Reappraisal of Symptoms and Signs of Uncomplicated Beta Thalassemia Trait.

Although considered a mild disorder, beta thalassemia trait (uncomplicated by any other hematologic abnormality) has been reportedly associated with symptoms of anemia, while in other series hepatosplenomegaly has been reported as associated with this diagnosis. No controlled study has examined the symptoms and signs of individuals with beta thalassemia trait and compared these with age- and sex-matched normal individuals. We administered a questionnaire to 397 parents (67% females) of children with beta thalassemia major attending the National Thalassemia Centre in Kurunagala, Sri Lanka, and to 87 normal volunteers (90% females). All individuals underwent physical examination by the same investigator, as well as testing by automated cell counter (Coulter), and HPLC (Bio Rad). The mean age of the parents (33 years) and controls (29.5 years) was not significantly different. In parents with thalassemia trait, 20% of males and 42% of females complained of reduced exercise tolerance compared to 12.5% of males and 38% of females in the controls (P= NS). The questionnaire revealed that 41% of parents, and 36% of controls, complained of recurrent headache; 18% of parents, and 15% of controls, complained of lethargy (P=NS). A history of malaria infection was reported in 30% of parents with thalassemia trait, and in 24% of controls.
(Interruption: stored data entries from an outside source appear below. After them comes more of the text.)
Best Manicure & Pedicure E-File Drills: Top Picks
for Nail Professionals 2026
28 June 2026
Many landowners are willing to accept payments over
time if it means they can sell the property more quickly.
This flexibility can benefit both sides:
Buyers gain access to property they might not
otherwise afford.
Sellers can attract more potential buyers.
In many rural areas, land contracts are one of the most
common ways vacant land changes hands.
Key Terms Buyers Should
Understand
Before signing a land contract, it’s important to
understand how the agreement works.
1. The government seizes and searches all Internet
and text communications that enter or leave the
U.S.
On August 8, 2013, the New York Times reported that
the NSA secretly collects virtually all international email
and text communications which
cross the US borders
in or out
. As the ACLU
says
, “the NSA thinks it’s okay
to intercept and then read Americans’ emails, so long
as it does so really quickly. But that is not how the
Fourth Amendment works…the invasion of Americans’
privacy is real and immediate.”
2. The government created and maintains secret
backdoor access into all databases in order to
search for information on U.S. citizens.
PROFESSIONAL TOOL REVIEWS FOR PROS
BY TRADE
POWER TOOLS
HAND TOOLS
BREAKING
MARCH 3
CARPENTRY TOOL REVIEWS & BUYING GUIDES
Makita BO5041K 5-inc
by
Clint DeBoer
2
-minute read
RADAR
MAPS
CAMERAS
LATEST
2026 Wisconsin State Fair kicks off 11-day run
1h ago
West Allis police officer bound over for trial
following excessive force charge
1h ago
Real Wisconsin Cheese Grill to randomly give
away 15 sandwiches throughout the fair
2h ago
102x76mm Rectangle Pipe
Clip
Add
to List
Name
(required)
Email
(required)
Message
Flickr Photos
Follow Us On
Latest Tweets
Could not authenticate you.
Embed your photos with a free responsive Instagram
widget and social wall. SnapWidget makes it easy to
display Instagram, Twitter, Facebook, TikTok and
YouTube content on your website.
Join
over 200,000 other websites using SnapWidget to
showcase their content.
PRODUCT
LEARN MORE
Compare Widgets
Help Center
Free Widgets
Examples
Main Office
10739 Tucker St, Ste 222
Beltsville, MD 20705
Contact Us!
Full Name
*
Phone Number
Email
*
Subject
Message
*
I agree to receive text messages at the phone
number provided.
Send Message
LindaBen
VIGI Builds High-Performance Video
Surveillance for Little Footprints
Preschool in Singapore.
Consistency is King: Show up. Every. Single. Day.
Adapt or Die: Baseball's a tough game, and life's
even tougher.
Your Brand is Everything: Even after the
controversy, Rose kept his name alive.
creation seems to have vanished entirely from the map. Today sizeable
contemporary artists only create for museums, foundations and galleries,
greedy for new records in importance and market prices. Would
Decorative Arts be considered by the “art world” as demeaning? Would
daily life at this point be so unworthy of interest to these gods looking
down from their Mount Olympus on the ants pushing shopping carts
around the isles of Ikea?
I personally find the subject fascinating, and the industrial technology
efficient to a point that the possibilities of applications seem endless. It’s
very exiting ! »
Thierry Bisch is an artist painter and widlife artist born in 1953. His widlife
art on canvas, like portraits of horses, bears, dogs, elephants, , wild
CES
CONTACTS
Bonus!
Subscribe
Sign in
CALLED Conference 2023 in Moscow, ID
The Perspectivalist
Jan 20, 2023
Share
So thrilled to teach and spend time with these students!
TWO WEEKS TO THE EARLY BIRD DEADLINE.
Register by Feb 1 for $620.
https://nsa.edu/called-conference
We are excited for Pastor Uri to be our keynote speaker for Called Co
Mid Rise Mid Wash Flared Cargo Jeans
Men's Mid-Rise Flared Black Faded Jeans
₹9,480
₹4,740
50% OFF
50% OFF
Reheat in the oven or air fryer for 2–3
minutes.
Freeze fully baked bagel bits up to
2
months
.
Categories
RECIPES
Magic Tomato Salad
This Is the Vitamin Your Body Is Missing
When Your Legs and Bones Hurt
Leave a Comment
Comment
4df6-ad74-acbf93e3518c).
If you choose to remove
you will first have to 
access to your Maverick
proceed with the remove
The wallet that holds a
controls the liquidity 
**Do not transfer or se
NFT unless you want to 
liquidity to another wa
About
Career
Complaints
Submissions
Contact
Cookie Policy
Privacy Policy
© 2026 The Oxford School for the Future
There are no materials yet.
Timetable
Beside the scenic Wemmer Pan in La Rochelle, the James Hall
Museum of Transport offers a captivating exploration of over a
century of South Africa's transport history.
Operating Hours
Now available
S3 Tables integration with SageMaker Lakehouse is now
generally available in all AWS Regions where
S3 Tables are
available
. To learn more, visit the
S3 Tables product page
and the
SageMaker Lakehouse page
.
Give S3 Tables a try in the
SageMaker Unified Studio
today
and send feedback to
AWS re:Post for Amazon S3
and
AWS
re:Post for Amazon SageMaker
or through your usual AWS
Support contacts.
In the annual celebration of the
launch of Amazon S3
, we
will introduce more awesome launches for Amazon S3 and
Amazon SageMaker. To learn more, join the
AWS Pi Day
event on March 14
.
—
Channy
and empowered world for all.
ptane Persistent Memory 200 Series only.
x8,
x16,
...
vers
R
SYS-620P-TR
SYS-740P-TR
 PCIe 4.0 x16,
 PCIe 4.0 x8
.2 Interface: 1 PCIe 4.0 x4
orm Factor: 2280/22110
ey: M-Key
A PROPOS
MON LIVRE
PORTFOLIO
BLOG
Mean quality-of-life score, recorded formally by a linear analog scale, from 0 (poorest) to 10 (greatest) was 7.1 in parents and 7.2 in controls. Splenomegaly was detected in 6% of parents with beta thalassemia trait (mean spleen size 1.5 cm below the costal margin), and 5% of normal controls (mean spleen size 1 cm below the costal margin). These findings suggest that, by contrast to many reports in the older literature, in uncomplicated beta thalassemia trait there appears to be no symptoms or signs greater than those observed in a normal control population and that fatigue, lethargy, exercise intolerance, or splenomegaly in a patient with beta thalassemia trait should not be attributed to the underlying hemoglobinopathy.